Each MST3K set issued by Shout! Factory features four episodes from the series, with different seasons represented, so you can get a taste of how both hosts operated, as well as how the show progressed over the years. This set, Volume 32, features these episodes and bonus features:
• Radar Secret Service, with the short Last Clear Chance: A fifth-season episode that was made not long after Mike Nelson took over as host. As Frank Coniff (TV’s Frank, one of the mad scientists) notes in the introduction, the feature film was so boring that much of the riffing centered around that fact. (For some reason, people thought during the 1950s that radar was some kind of miracle technology that had uses beyond air traffic control and the military. Personally, I wish I had a radar-powered smartphone.)
This disc also includes the 20-minute MST-UK with Trace and Frank featurette, which is the longest bonus feature in this set. It chronicles a trip to England by Coniff and Trace Beaulieu (the other mad scientist), who were sent there thanks to a Kickstarter project. They didn’t just tour London and make snarky remarks about the sights, of course – They were there for a public interview with a British cult movie host.
• Space Travelers: Known as Marooned when it was released in 1969, this film starred Gregory Peck, Gene Hackman, and other well-known actors. As Coniff explains in the introduction, it was redistributed under a new name in 1991 by a low-budget company, and it ended up airing on TV as Space Travelers. MST3K was able to get the rights to it and riff on it, even though it wasn’t typical of the kinds of schlocky low-budget fare that they normally featured.
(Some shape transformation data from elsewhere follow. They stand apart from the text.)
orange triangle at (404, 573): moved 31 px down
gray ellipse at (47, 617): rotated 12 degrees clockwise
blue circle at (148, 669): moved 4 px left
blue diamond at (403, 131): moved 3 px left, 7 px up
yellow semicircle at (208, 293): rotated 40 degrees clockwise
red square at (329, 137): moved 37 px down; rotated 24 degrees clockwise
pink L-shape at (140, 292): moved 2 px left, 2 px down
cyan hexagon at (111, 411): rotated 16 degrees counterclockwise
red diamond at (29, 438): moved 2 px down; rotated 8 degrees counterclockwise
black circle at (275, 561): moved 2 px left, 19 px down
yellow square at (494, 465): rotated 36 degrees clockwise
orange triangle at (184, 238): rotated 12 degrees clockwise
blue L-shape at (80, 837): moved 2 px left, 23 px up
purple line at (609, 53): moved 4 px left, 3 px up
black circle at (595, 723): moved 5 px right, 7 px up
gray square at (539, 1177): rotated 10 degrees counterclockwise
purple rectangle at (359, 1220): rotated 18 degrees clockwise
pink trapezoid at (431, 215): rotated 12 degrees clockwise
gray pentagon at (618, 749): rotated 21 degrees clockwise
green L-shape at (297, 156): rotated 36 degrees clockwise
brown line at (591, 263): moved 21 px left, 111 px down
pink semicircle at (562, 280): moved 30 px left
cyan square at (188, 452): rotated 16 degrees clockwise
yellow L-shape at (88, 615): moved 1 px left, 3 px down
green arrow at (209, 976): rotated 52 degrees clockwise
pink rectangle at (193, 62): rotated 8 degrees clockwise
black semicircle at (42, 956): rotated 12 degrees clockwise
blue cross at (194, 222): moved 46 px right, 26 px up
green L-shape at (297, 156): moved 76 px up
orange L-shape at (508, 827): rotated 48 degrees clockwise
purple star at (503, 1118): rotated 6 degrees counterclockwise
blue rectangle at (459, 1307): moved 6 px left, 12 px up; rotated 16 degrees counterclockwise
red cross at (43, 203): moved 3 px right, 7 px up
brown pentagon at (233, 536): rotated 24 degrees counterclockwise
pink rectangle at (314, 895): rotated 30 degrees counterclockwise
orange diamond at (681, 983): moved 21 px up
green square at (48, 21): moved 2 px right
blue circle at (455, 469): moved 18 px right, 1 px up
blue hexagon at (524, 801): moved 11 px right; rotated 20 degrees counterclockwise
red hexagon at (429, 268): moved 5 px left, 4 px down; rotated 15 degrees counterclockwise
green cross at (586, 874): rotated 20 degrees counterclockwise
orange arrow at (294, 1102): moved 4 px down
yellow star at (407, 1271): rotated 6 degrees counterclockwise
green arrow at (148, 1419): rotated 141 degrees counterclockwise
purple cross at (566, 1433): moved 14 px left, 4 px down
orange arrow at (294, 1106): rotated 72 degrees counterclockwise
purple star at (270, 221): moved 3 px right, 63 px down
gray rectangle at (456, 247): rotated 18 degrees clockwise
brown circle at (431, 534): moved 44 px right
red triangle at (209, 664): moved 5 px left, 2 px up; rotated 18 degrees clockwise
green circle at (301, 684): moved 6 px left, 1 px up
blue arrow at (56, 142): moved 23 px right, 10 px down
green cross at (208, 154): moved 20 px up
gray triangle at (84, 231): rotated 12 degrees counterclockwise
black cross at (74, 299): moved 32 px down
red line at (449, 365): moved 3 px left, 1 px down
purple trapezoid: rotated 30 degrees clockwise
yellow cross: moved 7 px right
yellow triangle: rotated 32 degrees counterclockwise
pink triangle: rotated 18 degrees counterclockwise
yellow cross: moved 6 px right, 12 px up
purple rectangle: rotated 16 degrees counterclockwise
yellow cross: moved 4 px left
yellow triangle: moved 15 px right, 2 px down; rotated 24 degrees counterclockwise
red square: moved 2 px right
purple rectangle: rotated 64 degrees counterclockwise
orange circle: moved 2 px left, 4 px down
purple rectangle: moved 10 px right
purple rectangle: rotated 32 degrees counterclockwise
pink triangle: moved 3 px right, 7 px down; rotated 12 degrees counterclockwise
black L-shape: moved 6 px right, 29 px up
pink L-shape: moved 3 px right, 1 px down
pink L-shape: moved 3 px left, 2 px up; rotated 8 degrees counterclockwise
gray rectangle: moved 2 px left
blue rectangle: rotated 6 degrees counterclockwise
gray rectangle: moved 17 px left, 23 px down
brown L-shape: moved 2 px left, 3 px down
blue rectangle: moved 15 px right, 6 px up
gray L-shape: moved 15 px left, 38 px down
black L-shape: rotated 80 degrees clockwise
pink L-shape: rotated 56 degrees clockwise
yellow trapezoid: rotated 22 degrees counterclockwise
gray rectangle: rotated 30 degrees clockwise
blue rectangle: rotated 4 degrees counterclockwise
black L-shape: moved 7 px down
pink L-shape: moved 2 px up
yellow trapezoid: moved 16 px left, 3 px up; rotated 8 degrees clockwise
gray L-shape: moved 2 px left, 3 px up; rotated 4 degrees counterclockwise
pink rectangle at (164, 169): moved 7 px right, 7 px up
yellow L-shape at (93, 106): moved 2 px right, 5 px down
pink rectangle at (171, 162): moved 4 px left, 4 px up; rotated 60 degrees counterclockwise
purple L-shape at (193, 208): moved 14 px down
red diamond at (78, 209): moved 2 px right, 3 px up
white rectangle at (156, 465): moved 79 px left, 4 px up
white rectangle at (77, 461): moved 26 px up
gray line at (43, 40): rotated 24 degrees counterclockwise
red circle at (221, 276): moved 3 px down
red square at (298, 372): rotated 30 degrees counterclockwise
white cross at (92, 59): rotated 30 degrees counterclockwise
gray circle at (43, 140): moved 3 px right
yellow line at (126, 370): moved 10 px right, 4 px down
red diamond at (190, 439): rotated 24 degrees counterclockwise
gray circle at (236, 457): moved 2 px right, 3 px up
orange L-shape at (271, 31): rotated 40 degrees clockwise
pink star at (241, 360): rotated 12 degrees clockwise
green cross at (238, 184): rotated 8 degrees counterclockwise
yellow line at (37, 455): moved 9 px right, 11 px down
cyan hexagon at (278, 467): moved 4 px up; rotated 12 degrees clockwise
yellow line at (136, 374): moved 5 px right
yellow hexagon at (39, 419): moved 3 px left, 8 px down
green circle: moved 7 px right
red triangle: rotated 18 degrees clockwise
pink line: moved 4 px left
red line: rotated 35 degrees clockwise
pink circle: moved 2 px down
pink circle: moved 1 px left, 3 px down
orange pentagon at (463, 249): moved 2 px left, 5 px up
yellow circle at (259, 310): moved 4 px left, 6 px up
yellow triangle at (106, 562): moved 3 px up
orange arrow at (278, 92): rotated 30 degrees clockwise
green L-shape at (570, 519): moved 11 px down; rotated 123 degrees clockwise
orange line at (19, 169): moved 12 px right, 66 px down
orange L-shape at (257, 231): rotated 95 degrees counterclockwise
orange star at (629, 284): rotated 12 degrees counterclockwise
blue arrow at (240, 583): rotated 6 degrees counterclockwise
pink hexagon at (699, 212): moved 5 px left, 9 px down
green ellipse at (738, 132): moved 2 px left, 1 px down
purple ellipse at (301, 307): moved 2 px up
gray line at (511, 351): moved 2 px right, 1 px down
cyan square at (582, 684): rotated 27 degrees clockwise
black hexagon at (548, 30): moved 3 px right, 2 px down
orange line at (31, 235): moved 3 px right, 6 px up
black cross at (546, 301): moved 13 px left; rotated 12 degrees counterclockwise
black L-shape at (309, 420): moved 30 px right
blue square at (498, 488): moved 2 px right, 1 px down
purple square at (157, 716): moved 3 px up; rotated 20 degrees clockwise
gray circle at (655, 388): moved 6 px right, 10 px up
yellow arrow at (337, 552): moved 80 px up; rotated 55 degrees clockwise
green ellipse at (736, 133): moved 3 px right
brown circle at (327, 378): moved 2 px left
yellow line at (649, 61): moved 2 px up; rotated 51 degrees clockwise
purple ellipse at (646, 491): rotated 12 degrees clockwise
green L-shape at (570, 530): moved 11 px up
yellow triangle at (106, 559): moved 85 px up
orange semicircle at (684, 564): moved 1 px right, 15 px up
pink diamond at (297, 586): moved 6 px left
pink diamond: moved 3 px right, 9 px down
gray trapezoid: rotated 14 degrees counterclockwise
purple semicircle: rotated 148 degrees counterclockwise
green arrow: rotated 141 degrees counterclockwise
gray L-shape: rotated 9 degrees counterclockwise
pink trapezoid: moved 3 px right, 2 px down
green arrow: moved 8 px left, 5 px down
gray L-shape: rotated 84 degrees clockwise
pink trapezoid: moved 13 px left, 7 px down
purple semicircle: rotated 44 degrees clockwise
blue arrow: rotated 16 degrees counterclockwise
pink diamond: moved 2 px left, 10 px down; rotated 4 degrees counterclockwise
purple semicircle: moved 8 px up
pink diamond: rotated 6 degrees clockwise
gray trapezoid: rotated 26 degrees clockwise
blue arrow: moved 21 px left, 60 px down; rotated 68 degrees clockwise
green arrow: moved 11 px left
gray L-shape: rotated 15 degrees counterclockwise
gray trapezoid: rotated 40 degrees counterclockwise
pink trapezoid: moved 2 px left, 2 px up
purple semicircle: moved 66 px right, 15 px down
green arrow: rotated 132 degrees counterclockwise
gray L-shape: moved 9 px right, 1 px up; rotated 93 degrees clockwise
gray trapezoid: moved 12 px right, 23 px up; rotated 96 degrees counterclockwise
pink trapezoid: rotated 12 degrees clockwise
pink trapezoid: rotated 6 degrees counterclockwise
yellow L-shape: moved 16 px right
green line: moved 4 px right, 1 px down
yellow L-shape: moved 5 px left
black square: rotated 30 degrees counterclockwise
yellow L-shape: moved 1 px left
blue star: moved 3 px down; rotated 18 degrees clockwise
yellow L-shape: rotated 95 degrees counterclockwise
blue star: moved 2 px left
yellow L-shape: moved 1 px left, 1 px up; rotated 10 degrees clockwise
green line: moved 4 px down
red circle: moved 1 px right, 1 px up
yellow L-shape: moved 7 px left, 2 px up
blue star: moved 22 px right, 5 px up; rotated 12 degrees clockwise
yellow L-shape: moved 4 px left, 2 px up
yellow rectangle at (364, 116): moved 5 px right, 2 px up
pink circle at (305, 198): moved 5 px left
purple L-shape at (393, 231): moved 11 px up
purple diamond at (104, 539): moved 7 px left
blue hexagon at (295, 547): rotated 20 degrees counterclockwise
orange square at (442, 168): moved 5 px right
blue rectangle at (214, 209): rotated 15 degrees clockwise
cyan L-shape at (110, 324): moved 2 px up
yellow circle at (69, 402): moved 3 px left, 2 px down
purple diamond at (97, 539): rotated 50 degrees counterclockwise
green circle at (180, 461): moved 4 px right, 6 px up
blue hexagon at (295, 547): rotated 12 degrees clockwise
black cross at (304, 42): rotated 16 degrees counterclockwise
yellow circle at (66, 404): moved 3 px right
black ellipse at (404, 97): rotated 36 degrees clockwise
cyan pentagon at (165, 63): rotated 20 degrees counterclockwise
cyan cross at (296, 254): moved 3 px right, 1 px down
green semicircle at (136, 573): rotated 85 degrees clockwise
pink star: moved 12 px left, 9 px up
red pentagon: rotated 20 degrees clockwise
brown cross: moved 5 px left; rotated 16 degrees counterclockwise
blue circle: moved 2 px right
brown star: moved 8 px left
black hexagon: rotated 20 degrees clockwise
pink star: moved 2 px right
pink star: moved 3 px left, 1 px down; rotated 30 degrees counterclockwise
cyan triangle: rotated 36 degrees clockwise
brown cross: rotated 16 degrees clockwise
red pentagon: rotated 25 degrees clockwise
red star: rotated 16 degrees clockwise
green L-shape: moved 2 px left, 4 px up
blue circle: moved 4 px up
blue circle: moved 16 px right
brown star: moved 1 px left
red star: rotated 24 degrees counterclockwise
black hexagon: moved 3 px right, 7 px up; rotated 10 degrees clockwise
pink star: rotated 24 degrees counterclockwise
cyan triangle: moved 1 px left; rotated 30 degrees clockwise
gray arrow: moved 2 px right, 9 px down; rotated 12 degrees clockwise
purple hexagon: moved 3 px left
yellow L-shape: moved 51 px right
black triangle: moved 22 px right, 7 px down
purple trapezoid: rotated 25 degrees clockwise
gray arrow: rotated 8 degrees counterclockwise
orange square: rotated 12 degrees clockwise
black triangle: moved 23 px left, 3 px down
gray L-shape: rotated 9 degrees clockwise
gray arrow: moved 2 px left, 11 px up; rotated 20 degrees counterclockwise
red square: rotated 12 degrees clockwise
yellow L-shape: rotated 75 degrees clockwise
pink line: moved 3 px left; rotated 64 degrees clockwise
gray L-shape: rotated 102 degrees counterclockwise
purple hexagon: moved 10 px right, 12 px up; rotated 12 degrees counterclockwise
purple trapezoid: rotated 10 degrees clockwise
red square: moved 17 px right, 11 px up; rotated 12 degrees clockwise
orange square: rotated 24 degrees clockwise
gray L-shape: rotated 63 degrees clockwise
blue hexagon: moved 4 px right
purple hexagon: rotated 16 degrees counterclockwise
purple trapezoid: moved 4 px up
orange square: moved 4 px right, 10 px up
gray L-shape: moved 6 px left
This was a fourth season episode featuring Joel Hodgson. The disc also features a nearly seven-minute featurette that talks about the film’s place in movie history.
• Hercules: This episode, which was right in the show’s wheelhouse, aired early in the fifth season, when Joel was still the host. (He left partway through that year.) Hercules was the first in a long series of movies made in Italy during the 1950s and 60s. The production values were high, but the stories were silly and the dubbed dialogue gave the films the same air as many Japanese monster movies. Of course, that made those films perfect for riffing, and MST3K featured several Hercules installments during its run.
This disc includes a seven-minute look at producer Joseph E. Levine, who imported Hercules, along with the original Godzilla and other foreign films that appealed to kids. However, as Coniff points out in his introduction, Levine also produced The Graduate and The Producers, so he earned a spot in the industry that other distributors of schlocky films never had. (And the original Godzilla is actually a pretty good movie, particularly the Japanese non-Raymond Burr version.)
• San Francisco International: This sixth season episode, featuring Mike as the host, offers up a 1970 made-for-TV movie about the problems confounding the security team at a major airport. There was nothing unique about it, other than the fact that it was simply bad, but it still offered up plenty of opportunities to crack jokes. The bonus feature on this disc takes a look at a huge MST3K fan who created the Satellite News website that’s pretty much the bible of the series.
That’s it for Volume 32. It’s another solid entry in the series, but it falls short of other volumes in its lack of really meaty bonus materials. Some of the sets have had really nice mini-documentaries that take in-depth looks at various directors, producers, and actors, including interviews with some of them (some people still don’t take kindly to the fact that their work was lampooned on the show). That doesn’t make this set awful; it just makes it a baseline entry, rather than one of the exceptional ones.
In addition, this set sticks to fourth, fifth, and sixth season episodes, rather than giving us a wider representation, but that’s a minor quibble.